And technically, I should not be blogging. But the kids are long gone (half-day for them), I'm all packed up, the paperwork is completed and turned in, but the geniuses that run things are forcing me to stick around for another forty-five minutes. Consider this my rebellion. Granted, it's pretty weak for a rebellion, but right now, it's all I got. (For what it's worth, Bacon's Rebellion is my favorite. Sounds like some sort of porcine uprising. Plus, you can add bacon to anything and it's automatically three times better. At least.)
I thought about writing how the last day of school is a lot like finishing a book. You want to hang out with your book a little longer because you've gotten to know it pretty good, but you also know that there are other books to write and you really should stick that thing in a drawer or send it off to get rejected or find some other way to avoid going back and rereading it because what you need to do is start another one.

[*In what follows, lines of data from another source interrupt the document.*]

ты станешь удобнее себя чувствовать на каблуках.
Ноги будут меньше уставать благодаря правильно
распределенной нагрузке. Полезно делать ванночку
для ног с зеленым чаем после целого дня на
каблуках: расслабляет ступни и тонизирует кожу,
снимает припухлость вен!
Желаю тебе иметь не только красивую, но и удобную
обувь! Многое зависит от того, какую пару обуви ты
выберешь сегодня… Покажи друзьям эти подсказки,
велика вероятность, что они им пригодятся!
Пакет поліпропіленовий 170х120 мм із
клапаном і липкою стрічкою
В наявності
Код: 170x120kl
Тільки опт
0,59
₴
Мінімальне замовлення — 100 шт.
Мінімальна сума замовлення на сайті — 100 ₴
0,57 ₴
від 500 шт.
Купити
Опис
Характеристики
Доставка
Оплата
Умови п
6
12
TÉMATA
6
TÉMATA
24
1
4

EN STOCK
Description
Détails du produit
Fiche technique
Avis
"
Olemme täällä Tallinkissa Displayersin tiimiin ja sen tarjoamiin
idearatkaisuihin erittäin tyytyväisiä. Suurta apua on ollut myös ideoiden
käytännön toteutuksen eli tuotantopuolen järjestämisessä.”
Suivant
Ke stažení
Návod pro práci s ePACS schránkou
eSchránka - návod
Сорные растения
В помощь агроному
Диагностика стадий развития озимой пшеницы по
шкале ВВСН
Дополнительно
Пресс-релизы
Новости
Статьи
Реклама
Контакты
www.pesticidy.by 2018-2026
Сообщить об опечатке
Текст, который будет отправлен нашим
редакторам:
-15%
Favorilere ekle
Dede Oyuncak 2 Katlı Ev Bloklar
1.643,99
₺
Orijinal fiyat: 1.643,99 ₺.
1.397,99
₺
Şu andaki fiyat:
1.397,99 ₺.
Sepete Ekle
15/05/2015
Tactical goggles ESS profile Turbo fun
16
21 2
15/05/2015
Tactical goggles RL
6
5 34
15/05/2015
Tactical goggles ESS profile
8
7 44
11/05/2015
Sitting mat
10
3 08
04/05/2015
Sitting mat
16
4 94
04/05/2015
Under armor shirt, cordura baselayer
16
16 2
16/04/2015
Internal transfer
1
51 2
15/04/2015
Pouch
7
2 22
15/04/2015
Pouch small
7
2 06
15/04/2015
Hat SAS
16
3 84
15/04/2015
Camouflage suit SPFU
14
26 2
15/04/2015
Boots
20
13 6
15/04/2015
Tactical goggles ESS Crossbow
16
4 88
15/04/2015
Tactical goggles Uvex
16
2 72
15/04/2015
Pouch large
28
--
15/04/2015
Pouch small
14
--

But that seemed a little too serious for Murphblog. If I wasn't careful, I could have approached poignant. And poignant is a place I really try to avoid. People like Alice McDermott and John Irving hang out there. I'm more of a Ben Esch kind of guy.

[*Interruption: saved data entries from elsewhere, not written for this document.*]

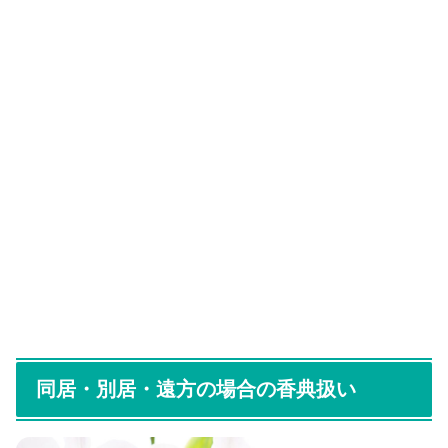
同居・別居・遠方の場合の香典扱い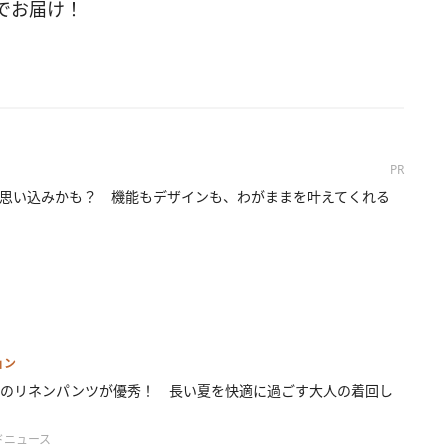
でお届け！
PR
思い込みかも？ 機能もデザインも、わがままを叶えてくれる
ョン
ロのリネンパンツが優秀！ 長い夏を快適に過ごす大人の着回し
ドニュース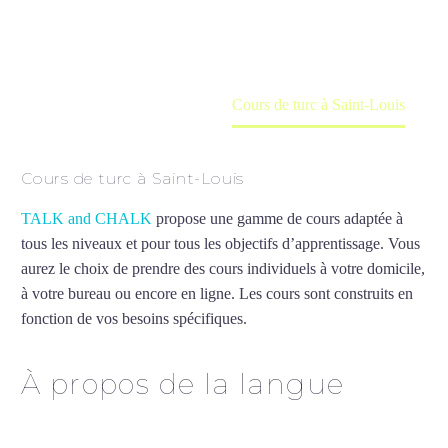
en ligne
Accueil
France
Cours de turc à Saint-Louis
Cours de turc à Saint-Louis
TALK and CHALK
propose une gamme de cours adaptée à
tous les niveaux et pour tous les objectifs d’apprentissage. Vous
aurez le choix de prendre des cours individuels à votre domicile,
à votre bureau ou encore en ligne. Les cours sont construits en
fonction de vos besoins spécifiques.
Cours de turc à Saint-Louis
À propos de la langue
Cours de turc à Saint-Louis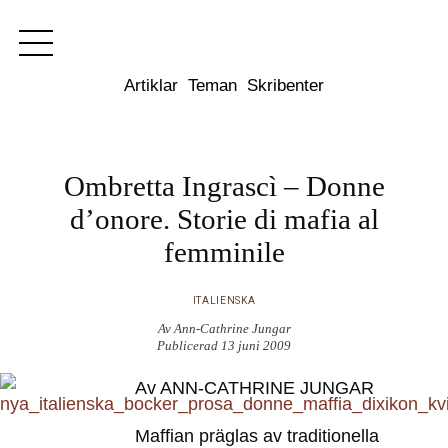
Dixikon
Artiklar
Teman
Skribenter
Ombretta Ingrascì – Donne
d’onore. Storie di mafia al
femminile
ITALIENSKA
Av Ann-Cathrine Jungar
Publicerad 13 juni 2009
Av ANN-CATHRINE JUNGAR
Maffian präglas av traditionella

So instead I'm going to tell you a story about the gift I put together for one of my retiring colleagues. We selected months with the idea that our gifts would in some way relate to each month. I signed up for November because I planned on doing a theme gift. The theme was "Movie Night."

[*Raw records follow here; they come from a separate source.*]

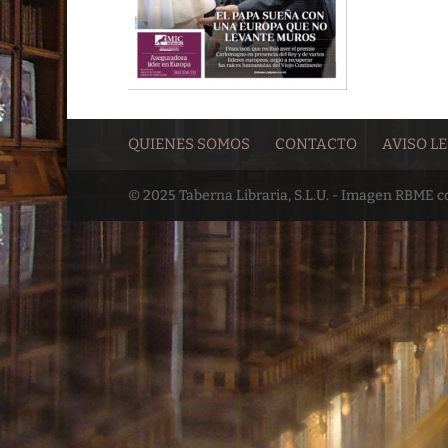
QUIENES SOMOS
CONTACTO
AVISO L
© 2025 Taberna Libraria, S.L.U. - Imagen RBME 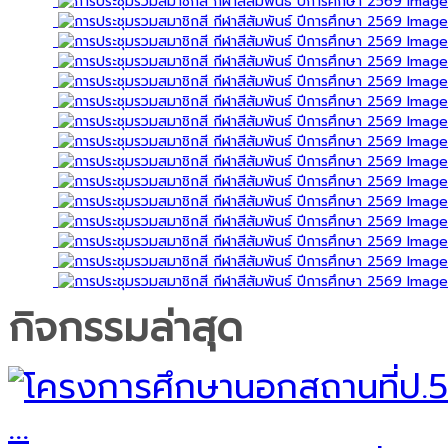
กิจกรรมล่าสุด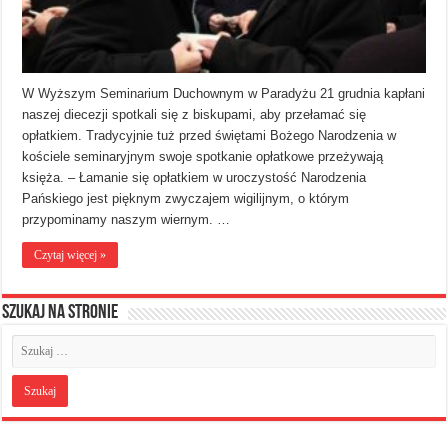
W Wyższym Seminarium Duchownym w Paradyżu 21 grudnia kapłani
naszej diecezji spotkali się z biskupami, aby przełamać się
opłatkiem. Tradycyjnie tuż przed świętami Bożego Narodzenia w
kościele seminaryjnym swoje spotkanie opłatkowe przeżywają
księża. – Łamanie się opłatkiem w uroczystość Narodzenia
Pańskiego jest pięknym zwyczajem wigilijnym, o którym
przypominamy naszym wiernym. …
Czytaj więcej »
Szukaj na stronie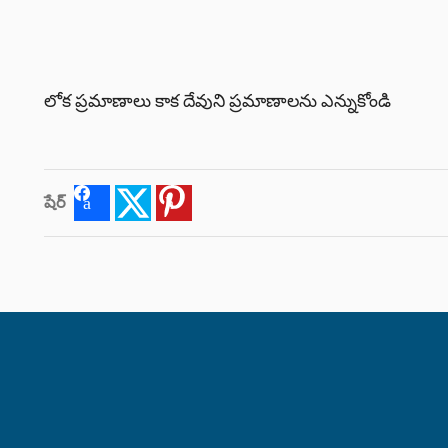
లోక ప్రమాణాలు కాక దేవుని ప్రమాణాలను ఎన్నుకోండి
షేర్
Facebook
Twitter
Pinterest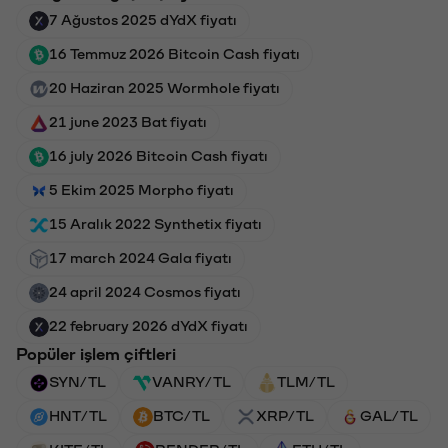
7 Ağustos 2025 dYdX fiyatı
16 Temmuz 2026 Bitcoin Cash fiyatı
20 Haziran 2025 Wormhole fiyatı
21 june 2023 Bat fiyatı
16 july 2026 Bitcoin Cash fiyatı
5 Ekim 2025 Morpho fiyatı
15 Aralık 2022 Synthetix fiyatı
17 march 2024 Gala fiyatı
24 april 2024 Cosmos fiyatı
22 february 2026 dYdX fiyatı
Popüler işlem çiftleri
SYN/TL
VANRY/TL
TLM/TL
HNT/TL
BTC/TL
XRP/TL
GAL/TL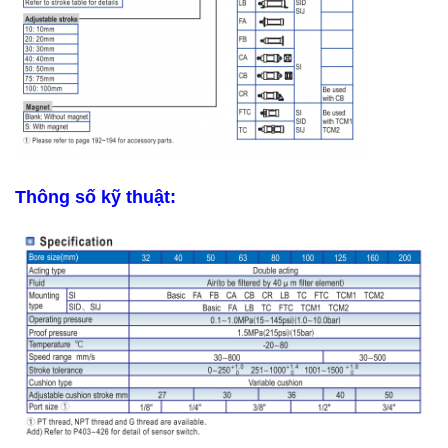
Thông số kỹ thuật: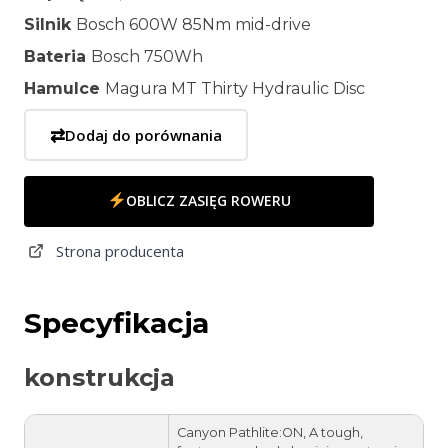
Silnik
Bosch 600W 85Nm mid-drive
Bateria
Bosch 750Wh
Hamulce
Magura MT Thirty Hydraulic Disc
⇄
Dodaj do porównania
OBLICZ ZASIĘG ROWERU
Strona producenta
Specyfikacja
konstrukcja
Canyon Pathlite:ON, A tough,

I bought a bunch of theater-like candy and some microwave popcorn. Then I went to the video store and picked up three discount movies. The piece de resistance was going to be a gift card to the local theater and it was all going to be placed in one of those gargantuan popcorn buckets because I wanted that touch of authenticity. That's just how I am.
So I go to the cineplex and tell the ticket-taker guy that I'm not going to a movie, I just want an empty popcorn bucket for this gift I'm putting together. "Will they sell me one?" I ask.
"Yeah, sure. Just tell 'em what it's for," he says. I head to the counter, wait in line, and when I get up there, I explain the whole thing.
The kid's like seventeen and he doesn't appear to be listening at all. "Six-fifty," he mumbles.
"No, I don't want any popcorn. I just want the bucket."
"Six-fifty," he says again.
"For the bucket?"
Well what was I supposed to do? My options were as follows:
1. I could leave and sacrifice the authenticity of the gift and just wrap it conventionally.
2. I could pay six-fifty for a flipping empty tub.
3. I could throw a fit and talk to a manager and be one of Those People whose own petty problem becomes the problem of every person waiting in line behind him.
4. Or I could say, "Well, you might as well fill it up then," eat the popcorn, and then use the butter-stained tub to hold the gift.
Didn't seem like much of a choice to me. Not only did the butter smears add just the right amount of additional authenticity, butter makes everything at least three times better. If I ever start a rebellion, I'm calling it the Bacon-Butter Rebellion.
And instead of guns, I'll arm myself with awesome.